§ **WHAT IS EXPECTED**
Pictures stay out; everything else in the entries below is to be duplicated exactly.
= Beginning of Section =
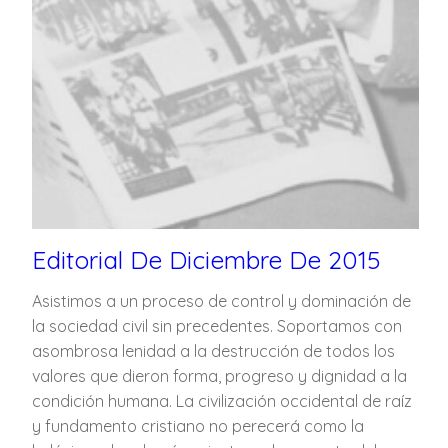
Editorial De Diciembre De 2015
Asistimos a un proceso de control y dominación de
la sociedad civil sin precedentes. Soportamos con
asombrosa lenidad a la destrucción de todos los
valores que dieron forma, progreso y dignidad a la
condición humana. La civilización occidental de raíz
y fundamento cristiano no perecerá como la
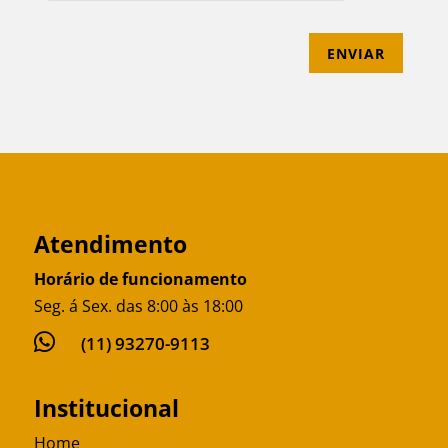
ENVIAR
Atendimento
Horário de funcionamento
Seg. á Sex. das 8:00 às 18:00

(11) 93270-9113
Institucional
Home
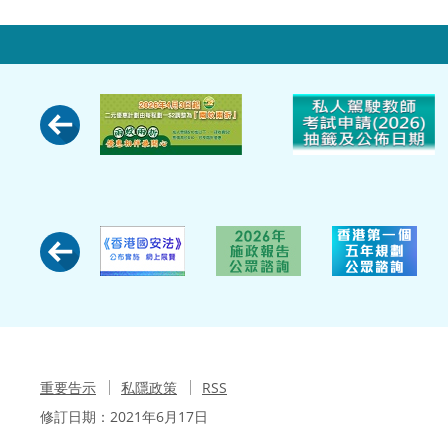
重要告示
私隱政策
RSS
修訂日期：
2021年6月17日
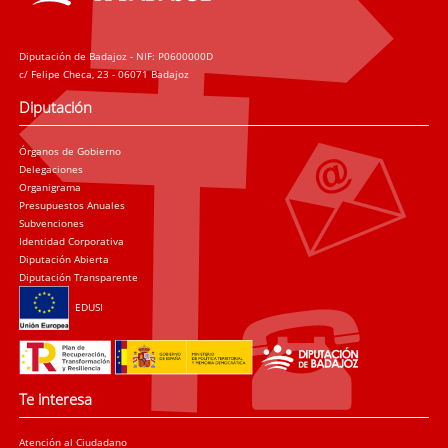
Diputación de Badajoz - NIF: P0600000D
c/ Felipe Checa, 23 - 06071 Badajoz
Diputación
Órganos de Gobierno
Delegaciones
Organigrama
Presupuestos Anuales
Subvenciones
Identidad Corporativa
Diputación Abierta
Diputación Transparente
EDUSI
Te interesa
Atención al Ciudadano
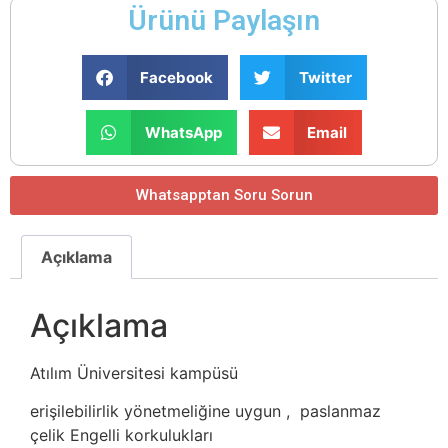
Ürünü Paylaşın
Facebook
Twitter
WhatsApp
Email
Whatsapptan Soru Sorun
Açıklama
Açıklama
Atılım Üniversitesi kampüsü
erişilebilirlik yönetmeliğine uygun , paslanmaz
çelik Engelli korkulukları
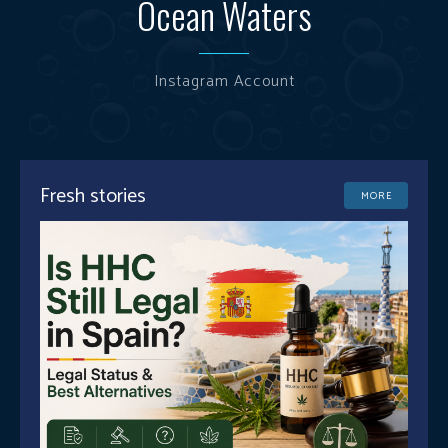
Ocean Waters
Instagram Account
Fresh stories
MORE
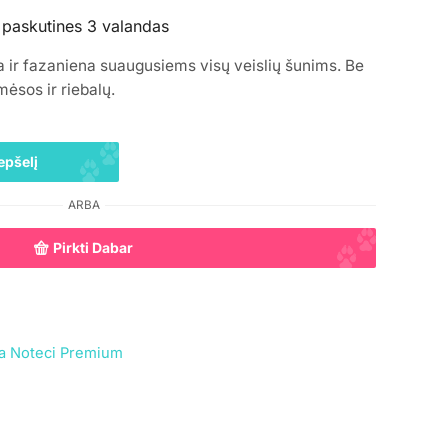
 paskutines 3 valandas
a ir fazaniena suaugusiems visų veislių šunims. Be
mėsos ir riebalų.
epšelį
ARBA
Pirkti Dabar
a Noteci Premium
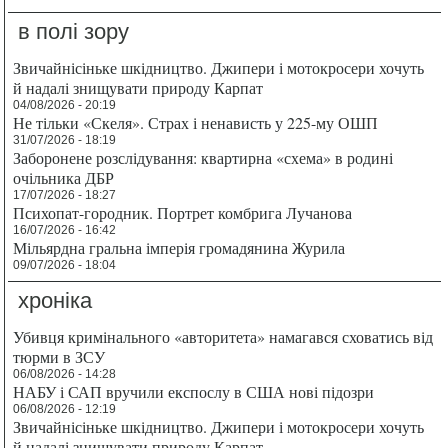
в полі зору
Звичайнісіньке шкідництво. Джипери і мотокросери хочуть
й надалі знищувати природу Карпат
04/08/2026 - 20:19
Не тільки «Скеля». Страх і ненависть у 225-му ОШП
31/07/2026 - 18:19
Заборонене розслідування: квартирна «схема» в родині
очільника ДБР
17/07/2026 - 18:27
Психопат-городник. Портрет комбрига Лучанова
16/07/2026 - 16:42
Мільярдна гральна імперія громадянина Журила
09/07/2026 - 18:04
хроніка
Убивця кримінального «авторитета» намагався сховатись від
тюрми в ЗСУ
06/08/2026 - 14:28
НАБУ і САП вручили експослу в США нові підозри
06/08/2026 - 12:19
Звичайнісіньке шкідництво. Джипери і мотокросери хочуть
й надалі знищувати природу Карпат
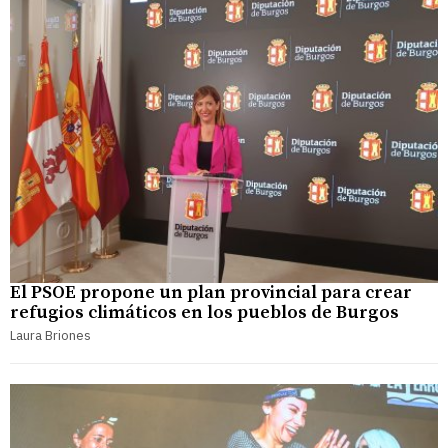
El PSOE propone un plan provincial para crear
refugios climáticos en los pueblos de Burgos
Laura Briones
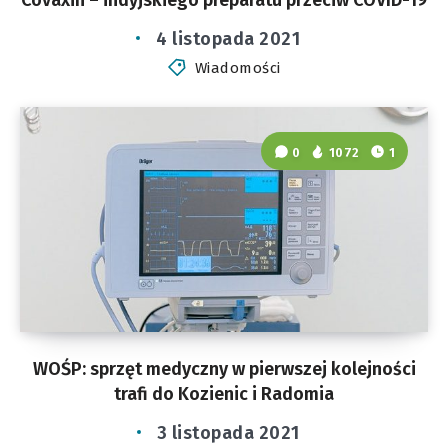
4 listopada 2021
Wiadomości
0
1072
1
WOŚP: sprzęt medyczny w pierwszej kolejności
trafi do Kozienic i Radomia
3 listopada 2021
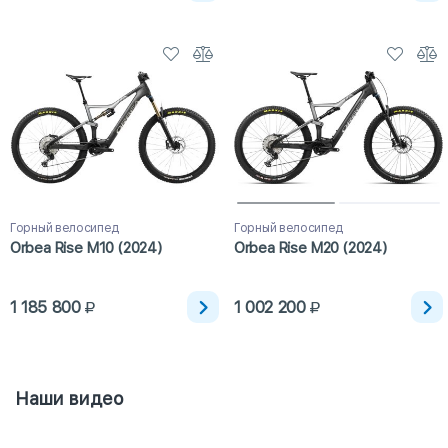
Горный велосипед
Горный велосипед
Orbea Rise M10 (2024)
Orbea Rise M20 (2024)
1 185 800
1 002 200
Наши видео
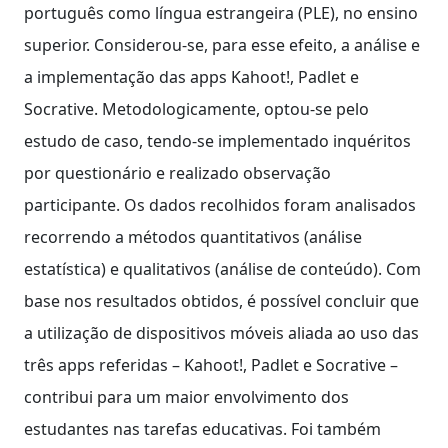
português como língua estrangeira (PLE), no ensino
superior. Considerou-se, para esse efeito, a análise e
a implementação das apps Kahoot!, Padlet e
Socrative. Metodologicamente, optou-se pelo
estudo de caso, tendo-se implementado inquéritos
por questionário e realizado observação
participante. Os dados recolhidos foram analisados
recorrendo a métodos quantitativos (análise
estatística) e qualitativos (análise de conteúdo). Com
base nos resultados obtidos, é possível concluir que
a utilização de dispositivos móveis aliada ao uso das
três apps referidas – Kahoot!, Padlet e Socrative –
contribui para um maior envolvimento dos
estudantes nas tarefas educativas. Foi também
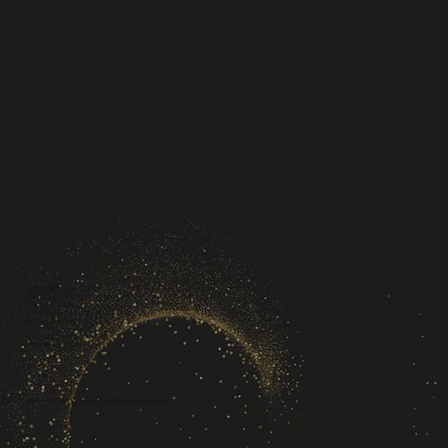
事例でご覧いただいたように、
Viviris & Co.は自社でのプロダクトや
クライアントと共に、
想いをクリエイティブとして
形にしてきました。
次は、あなたのプロジェクトを
一緒に創り上げませんか？
Please feel free to contact us for a consultation.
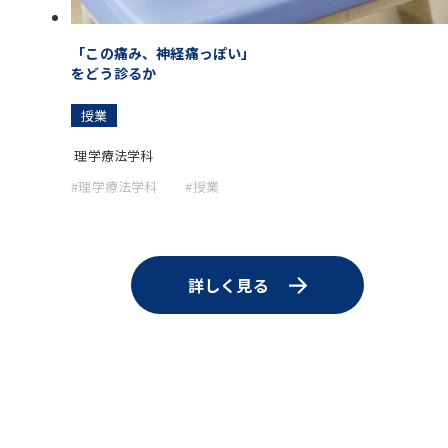
「この痛み、神経痛っぽい」
をどう診るか
授業
理学療法学科
#理学療法学科
#授業
詳しく見る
= End of Section =
§ **SOLUTION TO THIS EXERCISE**
Editorial De Diciembre De 2015
Asistimos a un proceso de control y dominación de
la sociedad civil sin precedentes. Soportamos con
asombrosa lenidad a la destrucción de todos los
valores que dieron forma, progreso y dignidad a la
condición humana. La civilización occidental de raíz
y fundamento cristiano no perecerá como la
ENVIAR
Atendimento
Horário de funcionamento
Seg. á Sex. das 8:00 às 18:00

(11) 93270-9113
Institucional
Home
重要告示
私隱政策
RSS
修訂日期：
2021年6月17日
Diputación de Badajoz - NIF: P0600000D
c/ Felipe Checa, 23 - 06071 Badajoz
Diputación
Órganos de Gobierno
Delegaciones
Organigrama
Presupuestos Anuales
Subvenciones
Identidad Corporativa
Diputación Abierta
Diputación Transparente
EDUSI
Te interesa
Atención al Ciudadano
Ürünü Paylaşın
Facebook
Twitter
WhatsApp
Email
Whatsapptan Soru Sorun
Açıklama
Açıklama
Atılım Üniversitesi kampüsü
erişilebilirlik yönetmeliğine uygun , paslanmaz
çelik Engelli korkulukları
Ocean Waters
Instagram Account
Fresh stories
MORE
 paskutines 3 valandas
a ir fazaniena suaugusiems visų veislių šunims. Be
mėsos ir riebalų.
epšelį
ARBA
Pirkti Dabar
a Noteci Premium
в полі зору
Звичайнісіньке шкідництво. Джипери і мотокросери хочуть
й надалі знищувати природу Карпат
04/08/2026 - 20:19
Не тільки «Скеля». Страх і ненависть у 225-му ОШП
31/07/2026 - 18:19
Заборонене розслідування: квартирна «схема» в родині
очільника ДБР
17/07/2026 - 18:27
Психопат-городник. Портрет комбрига Лучанова
16/07/2026 - 16:42
Мільярдна гральна імперія громадянина Журила
09/07/2026 - 18:04
хроніка
Убивця кримінального «авторитета» намагався сховатись від
тюрми в ЗСУ
06/08/2026 - 14:28
НАБУ і САП вручили експослу в США нові підозри
06/08/2026 - 12:19
Звичайнісіньке шкідництво. Джипери і мотокросери хочуть
й надалі знищувати природу Карпат
El PSOE propone un plan provincial para crear
refugios climáticos en los pueblos de Burgos
Laura Briones
4 listopada 2021
Wiadomości
0
1072
1
WOŚP: sprzęt medyczny w pierwszej kolejności
trafi do Kozienic i Radomia
3 listopada 2021
Горный велосипед
Горный велосипед
Orbea Rise M10 (2024)
Orbea Rise M20 (2024)
1 185 800
1 002 200
Наши видео
português como língua estrangeira (PLE), no ensino
superior. Considerou-se, para esse efeito, a análise e
a implementação das apps Kahoot!, Padlet e
Socrative. Metodologicamente, optou-se pelo
estudo de caso, tendo-se implementado inquéritos
por questionário e realizado observação
participante. Os dados recolhidos foram analisados
recorrendo a métodos quantitativos (análise
estatística) e qualitativos (análise de conteúdo). Com
base nos resultados obtidos, é possível concluir que
a utilização de dispositivos móveis aliada ao uso das
três apps referidas – Kahoot!, Padlet e Socrative –
contribui para um maior envolvimento dos
estudantes nas tarefas educativas. Foi também
事例でご覧いただいたように、
Viviris & Co.は自社でのプロダクトや
クライアントと共に、
想いをクリエイティブとして
形にしてきました。
次は、あなたのプロジェクトを
一緒に創り上げませんか？
Please feel free to contact us for a consultation.
「この痛み、神経痛っぽい」
をどう診るか
授業
理学療法学科
#理学療法学科
#授業
詳しく見る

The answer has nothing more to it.